Welfare cheats are soft targets so they get a hammering but tax cheats, who are a protected species, get easy runs home.

In part, Horin wrote:

If tax cheats were hounded as assiduously as welfare cheats, Australia would be better off. But under the old regime, welfare cheats - so-called - were pursued to the ends of the Earth while tax cheats slid under the radar.

Millions of dollars were poured into detecting welfare fraud while in the last years of the Howard government one-third as much was spent tracking down tax cheats, according to budget papers.
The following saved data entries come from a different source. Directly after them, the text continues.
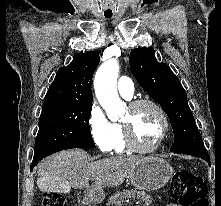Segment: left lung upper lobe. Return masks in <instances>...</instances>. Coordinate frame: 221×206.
Here are the masks:
<instances>
[{"label":"left lung upper lobe","instance_id":"obj_1","mask_svg":"<svg viewBox=\"0 0 221 206\" xmlns=\"http://www.w3.org/2000/svg\"><path fill=\"white\" fill-rule=\"evenodd\" d=\"M131 72L141 87L166 110L173 131L171 152L208 154L179 79L151 48H137L129 57Z\"/></svg>","mask_w":221,"mask_h":206}]
</instances>
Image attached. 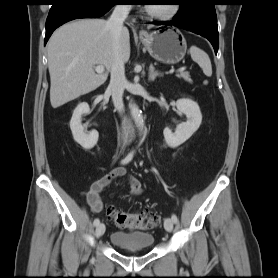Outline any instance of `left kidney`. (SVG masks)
Masks as SVG:
<instances>
[{"label":"left kidney","mask_w":278,"mask_h":278,"mask_svg":"<svg viewBox=\"0 0 278 278\" xmlns=\"http://www.w3.org/2000/svg\"><path fill=\"white\" fill-rule=\"evenodd\" d=\"M179 112L187 117V121L178 125L173 133L166 127L163 131L165 142L171 148H176L188 140L199 128L202 114L198 104L191 99H179L176 102Z\"/></svg>","instance_id":"left-kidney-1"}]
</instances>
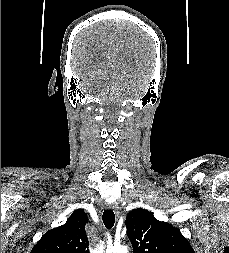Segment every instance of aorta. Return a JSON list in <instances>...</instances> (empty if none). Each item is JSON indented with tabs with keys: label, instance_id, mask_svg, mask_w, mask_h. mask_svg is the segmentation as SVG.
Here are the masks:
<instances>
[{
	"label": "aorta",
	"instance_id": "obj_1",
	"mask_svg": "<svg viewBox=\"0 0 229 253\" xmlns=\"http://www.w3.org/2000/svg\"><path fill=\"white\" fill-rule=\"evenodd\" d=\"M106 253H128V249L124 245H117L108 248Z\"/></svg>",
	"mask_w": 229,
	"mask_h": 253
}]
</instances>
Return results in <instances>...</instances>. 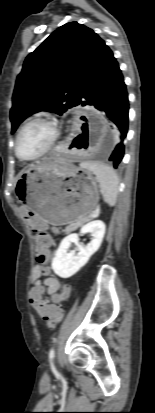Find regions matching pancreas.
Listing matches in <instances>:
<instances>
[{
	"label": "pancreas",
	"mask_w": 155,
	"mask_h": 413,
	"mask_svg": "<svg viewBox=\"0 0 155 413\" xmlns=\"http://www.w3.org/2000/svg\"><path fill=\"white\" fill-rule=\"evenodd\" d=\"M84 221H79V222H75V223H71L70 225H68L65 228V232H70L73 231L75 229H77L78 227H80L83 224Z\"/></svg>",
	"instance_id": "pancreas-1"
}]
</instances>
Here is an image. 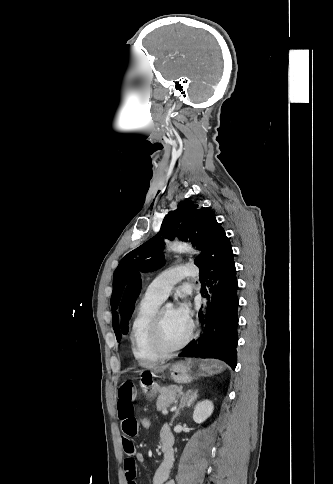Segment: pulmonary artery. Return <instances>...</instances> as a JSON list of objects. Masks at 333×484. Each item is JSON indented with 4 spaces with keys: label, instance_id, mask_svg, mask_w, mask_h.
<instances>
[{
    "label": "pulmonary artery",
    "instance_id": "1",
    "mask_svg": "<svg viewBox=\"0 0 333 484\" xmlns=\"http://www.w3.org/2000/svg\"><path fill=\"white\" fill-rule=\"evenodd\" d=\"M197 269L193 264L186 263L169 268L160 273L148 286L146 295L165 300L170 290L183 278L195 276Z\"/></svg>",
    "mask_w": 333,
    "mask_h": 484
}]
</instances>
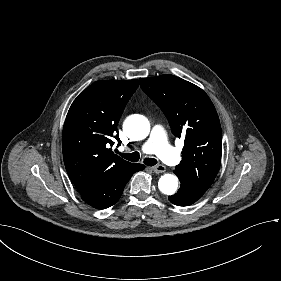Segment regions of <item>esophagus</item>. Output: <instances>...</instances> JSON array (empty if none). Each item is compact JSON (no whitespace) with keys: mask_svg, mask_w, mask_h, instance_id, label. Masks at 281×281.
Wrapping results in <instances>:
<instances>
[{"mask_svg":"<svg viewBox=\"0 0 281 281\" xmlns=\"http://www.w3.org/2000/svg\"><path fill=\"white\" fill-rule=\"evenodd\" d=\"M155 173H162L166 171V167L164 165H157L152 168Z\"/></svg>","mask_w":281,"mask_h":281,"instance_id":"34e87169","label":"esophagus"}]
</instances>
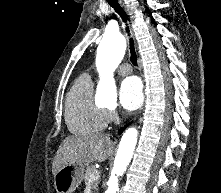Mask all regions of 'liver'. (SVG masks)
<instances>
[{
	"label": "liver",
	"instance_id": "obj_1",
	"mask_svg": "<svg viewBox=\"0 0 221 193\" xmlns=\"http://www.w3.org/2000/svg\"><path fill=\"white\" fill-rule=\"evenodd\" d=\"M113 152L110 134L94 133L89 135L68 136L60 144L52 162V173L67 165H82L90 162H103Z\"/></svg>",
	"mask_w": 221,
	"mask_h": 193
}]
</instances>
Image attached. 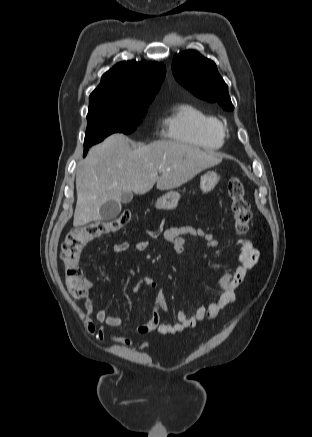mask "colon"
I'll use <instances>...</instances> for the list:
<instances>
[{
    "label": "colon",
    "instance_id": "obj_1",
    "mask_svg": "<svg viewBox=\"0 0 312 437\" xmlns=\"http://www.w3.org/2000/svg\"><path fill=\"white\" fill-rule=\"evenodd\" d=\"M227 195L230 200L234 231L236 235L243 236L249 231L251 212L241 178L231 177L228 180ZM132 217V210H124L110 220L91 222L72 230L67 235L61 246L60 259L63 264L65 289L72 299L82 300L88 296V282L83 277L80 266L81 255L86 245L105 234L120 230Z\"/></svg>",
    "mask_w": 312,
    "mask_h": 437
}]
</instances>
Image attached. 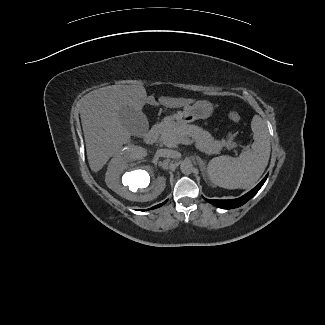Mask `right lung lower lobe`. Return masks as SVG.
Masks as SVG:
<instances>
[{
	"label": "right lung lower lobe",
	"instance_id": "obj_1",
	"mask_svg": "<svg viewBox=\"0 0 325 325\" xmlns=\"http://www.w3.org/2000/svg\"><path fill=\"white\" fill-rule=\"evenodd\" d=\"M162 204H158V205H156V206H154V207H152V208H150V209H155V208H158V207H160Z\"/></svg>",
	"mask_w": 325,
	"mask_h": 325
}]
</instances>
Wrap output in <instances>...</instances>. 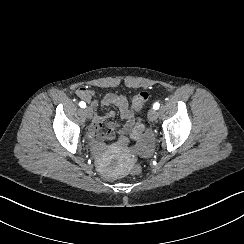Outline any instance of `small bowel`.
Segmentation results:
<instances>
[{"instance_id":"obj_1","label":"small bowel","mask_w":244,"mask_h":244,"mask_svg":"<svg viewBox=\"0 0 244 244\" xmlns=\"http://www.w3.org/2000/svg\"><path fill=\"white\" fill-rule=\"evenodd\" d=\"M77 96L83 101L90 104L91 110L94 113L93 122L91 125V132L98 141L111 140L115 135H128L130 130L135 125V117L129 106L127 98L123 95L115 93L105 94L100 101H96L95 94L88 88H79ZM115 105L119 108L120 117L123 121L122 125L113 121H108L106 127L107 131L102 132L101 127L103 122L110 120L115 116L114 111H109L103 115L97 113L98 106ZM154 133L151 130H146L143 133L142 139L139 141V151L143 156H148L151 153L152 140Z\"/></svg>"}]
</instances>
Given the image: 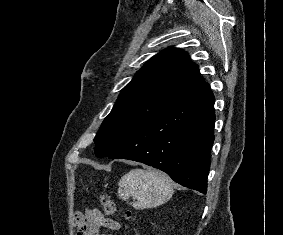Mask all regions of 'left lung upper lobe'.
Instances as JSON below:
<instances>
[{"label":"left lung upper lobe","instance_id":"1","mask_svg":"<svg viewBox=\"0 0 283 235\" xmlns=\"http://www.w3.org/2000/svg\"><path fill=\"white\" fill-rule=\"evenodd\" d=\"M205 84L187 53L169 48L153 56L121 91L95 136L107 157L148 123Z\"/></svg>","mask_w":283,"mask_h":235}]
</instances>
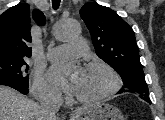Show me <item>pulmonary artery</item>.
<instances>
[{
  "label": "pulmonary artery",
  "instance_id": "e3ab8cb5",
  "mask_svg": "<svg viewBox=\"0 0 165 120\" xmlns=\"http://www.w3.org/2000/svg\"><path fill=\"white\" fill-rule=\"evenodd\" d=\"M87 46L82 40H74L68 44L59 45L47 52L50 60H58L68 56H77L86 53Z\"/></svg>",
  "mask_w": 165,
  "mask_h": 120
}]
</instances>
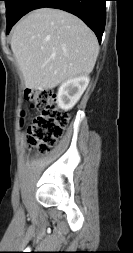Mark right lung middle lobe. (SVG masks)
<instances>
[{"mask_svg":"<svg viewBox=\"0 0 133 253\" xmlns=\"http://www.w3.org/2000/svg\"><path fill=\"white\" fill-rule=\"evenodd\" d=\"M6 3L7 33L18 21L21 4L24 0H3Z\"/></svg>","mask_w":133,"mask_h":253,"instance_id":"right-lung-middle-lobe-1","label":"right lung middle lobe"}]
</instances>
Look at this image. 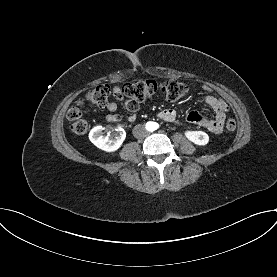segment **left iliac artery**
I'll list each match as a JSON object with an SVG mask.
<instances>
[{"instance_id": "1", "label": "left iliac artery", "mask_w": 277, "mask_h": 277, "mask_svg": "<svg viewBox=\"0 0 277 277\" xmlns=\"http://www.w3.org/2000/svg\"><path fill=\"white\" fill-rule=\"evenodd\" d=\"M159 127V125L158 124H155V128H158Z\"/></svg>"}]
</instances>
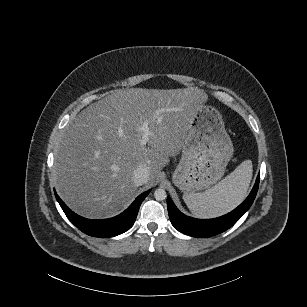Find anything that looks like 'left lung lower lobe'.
Returning <instances> with one entry per match:
<instances>
[{
	"instance_id": "1",
	"label": "left lung lower lobe",
	"mask_w": 307,
	"mask_h": 307,
	"mask_svg": "<svg viewBox=\"0 0 307 307\" xmlns=\"http://www.w3.org/2000/svg\"><path fill=\"white\" fill-rule=\"evenodd\" d=\"M259 180L260 174L257 176L251 193L242 204L230 213L214 219L188 217L176 208L170 197H167V208L172 225L178 231L193 237L205 238L224 232L233 226L250 208L258 191Z\"/></svg>"
}]
</instances>
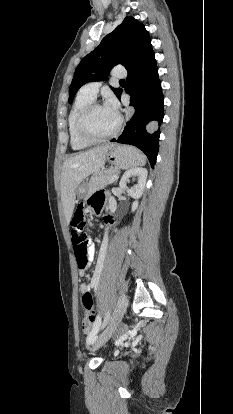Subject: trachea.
<instances>
[{
    "label": "trachea",
    "mask_w": 233,
    "mask_h": 414,
    "mask_svg": "<svg viewBox=\"0 0 233 414\" xmlns=\"http://www.w3.org/2000/svg\"><path fill=\"white\" fill-rule=\"evenodd\" d=\"M120 83H125V80H124V79H121V80H120Z\"/></svg>",
    "instance_id": "trachea-1"
}]
</instances>
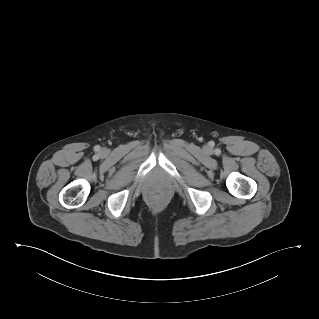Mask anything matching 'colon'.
Segmentation results:
<instances>
[{
	"label": "colon",
	"instance_id": "colon-1",
	"mask_svg": "<svg viewBox=\"0 0 319 319\" xmlns=\"http://www.w3.org/2000/svg\"><path fill=\"white\" fill-rule=\"evenodd\" d=\"M154 198L158 199L161 197V193L160 192H155L153 195Z\"/></svg>",
	"mask_w": 319,
	"mask_h": 319
}]
</instances>
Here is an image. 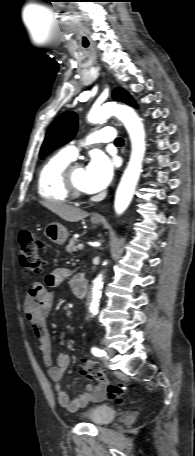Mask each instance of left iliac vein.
Masks as SVG:
<instances>
[{
  "label": "left iliac vein",
  "instance_id": "left-iliac-vein-1",
  "mask_svg": "<svg viewBox=\"0 0 195 456\" xmlns=\"http://www.w3.org/2000/svg\"><path fill=\"white\" fill-rule=\"evenodd\" d=\"M105 351H106V354H107L106 355V359L111 358L115 354V350L112 349V348H106Z\"/></svg>",
  "mask_w": 195,
  "mask_h": 456
}]
</instances>
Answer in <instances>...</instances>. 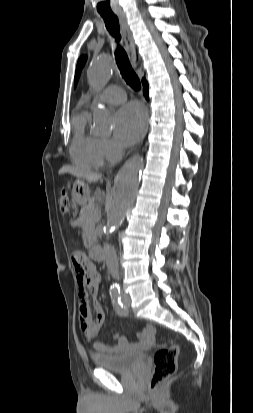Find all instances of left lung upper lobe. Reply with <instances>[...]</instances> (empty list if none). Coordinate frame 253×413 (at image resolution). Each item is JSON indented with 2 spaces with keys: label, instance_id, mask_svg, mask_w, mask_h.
I'll return each instance as SVG.
<instances>
[{
  "label": "left lung upper lobe",
  "instance_id": "left-lung-upper-lobe-1",
  "mask_svg": "<svg viewBox=\"0 0 253 413\" xmlns=\"http://www.w3.org/2000/svg\"><path fill=\"white\" fill-rule=\"evenodd\" d=\"M85 61H86V56H82L79 59L78 63H77V68H76V72H75L74 86H76V84H77V81H78L80 73H81V69L85 64Z\"/></svg>",
  "mask_w": 253,
  "mask_h": 413
}]
</instances>
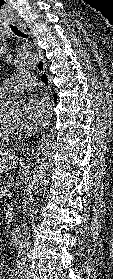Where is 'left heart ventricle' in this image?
<instances>
[{
    "label": "left heart ventricle",
    "instance_id": "left-heart-ventricle-1",
    "mask_svg": "<svg viewBox=\"0 0 113 279\" xmlns=\"http://www.w3.org/2000/svg\"><path fill=\"white\" fill-rule=\"evenodd\" d=\"M22 110L18 106H11L9 110L8 123L16 128L21 129Z\"/></svg>",
    "mask_w": 113,
    "mask_h": 279
}]
</instances>
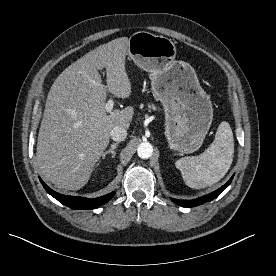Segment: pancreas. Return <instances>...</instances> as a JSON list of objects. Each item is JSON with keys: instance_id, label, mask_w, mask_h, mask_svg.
I'll return each instance as SVG.
<instances>
[{"instance_id": "cf45deb5", "label": "pancreas", "mask_w": 276, "mask_h": 276, "mask_svg": "<svg viewBox=\"0 0 276 276\" xmlns=\"http://www.w3.org/2000/svg\"><path fill=\"white\" fill-rule=\"evenodd\" d=\"M148 108H149V110H151V109L152 110H158L157 107L153 104L149 105Z\"/></svg>"}]
</instances>
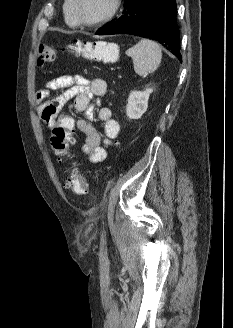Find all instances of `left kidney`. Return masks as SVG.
I'll use <instances>...</instances> for the list:
<instances>
[{
    "instance_id": "1",
    "label": "left kidney",
    "mask_w": 233,
    "mask_h": 328,
    "mask_svg": "<svg viewBox=\"0 0 233 328\" xmlns=\"http://www.w3.org/2000/svg\"><path fill=\"white\" fill-rule=\"evenodd\" d=\"M152 88H146L144 91H132L128 97L126 105V114L129 119H140L148 107V99L152 93Z\"/></svg>"
}]
</instances>
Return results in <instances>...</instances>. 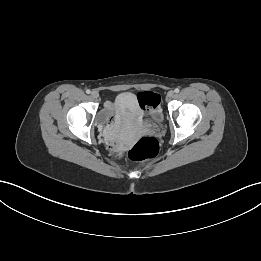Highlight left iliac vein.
<instances>
[{
	"label": "left iliac vein",
	"instance_id": "obj_1",
	"mask_svg": "<svg viewBox=\"0 0 261 261\" xmlns=\"http://www.w3.org/2000/svg\"><path fill=\"white\" fill-rule=\"evenodd\" d=\"M175 95L174 91L170 90L168 93H167V97L168 98H173Z\"/></svg>",
	"mask_w": 261,
	"mask_h": 261
}]
</instances>
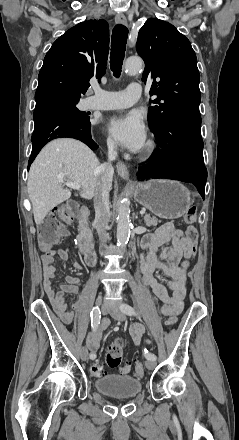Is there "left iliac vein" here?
Listing matches in <instances>:
<instances>
[{"label": "left iliac vein", "mask_w": 239, "mask_h": 440, "mask_svg": "<svg viewBox=\"0 0 239 440\" xmlns=\"http://www.w3.org/2000/svg\"><path fill=\"white\" fill-rule=\"evenodd\" d=\"M109 314L114 318V319H116V320H118V321H124L125 320V314L121 311V309L119 308V307H117V306H111L110 308H109ZM156 365H157V363H156V360H148L147 362H146V367L149 369V370H153V369H155V367H156Z\"/></svg>", "instance_id": "obj_1"}]
</instances>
The inequity led Professor John Braithwaite, of the Australian National University, an expert on corporate crime, to remark last year that the DPP had taken "soft, easy cases and they are the frauds of poor people. The frauds of sophisticated rich people who are aggressively defended by the best lawyers money can buy deliver lower success rates [to the DPP]."

The government stood to recoup far more from tax cheats than from welfare cheats. On economic grounds alone, it should have ramped up the fight against tax avoiders. According to budget papers, for every dollar spent chasing tax avoiders, the government would recoup $7.53 compared with only $1.94 from the welfare fraudsters. In the end, fewer than 3500 people are convicted of welfare fraud in a year from a population of 6.5 million social security recipients.

Read the entire article "Tax dodgers laughing as the poor are hounded" at:
http://www.smh.com.au/news/opinion/tax-dodgers-laughing-as-the-poor-are-hounded/2007/12/14/1197568262862.html


Unfortunately, Horin didn't include superannuation cheats in her article. Although they didn't get a mention, superannuation cheats are out there in big numbers.

So, you ask, "Who are the superannuation cheats?"

Answer: These cheats are thieving employers who do not make the mandatory super contributions for their employees.

"Who's responsible for ensuring employers do the right thing and meet their responsibilities and pay their employees' super?"

Answer: The Australian Taxation Office.

"If the ATO doesn't address the issue of tax cheats properly how can it be expected to address the problem of super cheats?"

Answer: To use the words of Horin, "more hounding, and more tabloid headlines, would not go astray."

PS:
Memo to all employees
- contact your super fund and check to see that your employer has paid your super in full. Unfortunately, many employees are being dudded every pay period. Their pay slips show how much super should be going to their fund BUT their employers are pocketing it for themselves.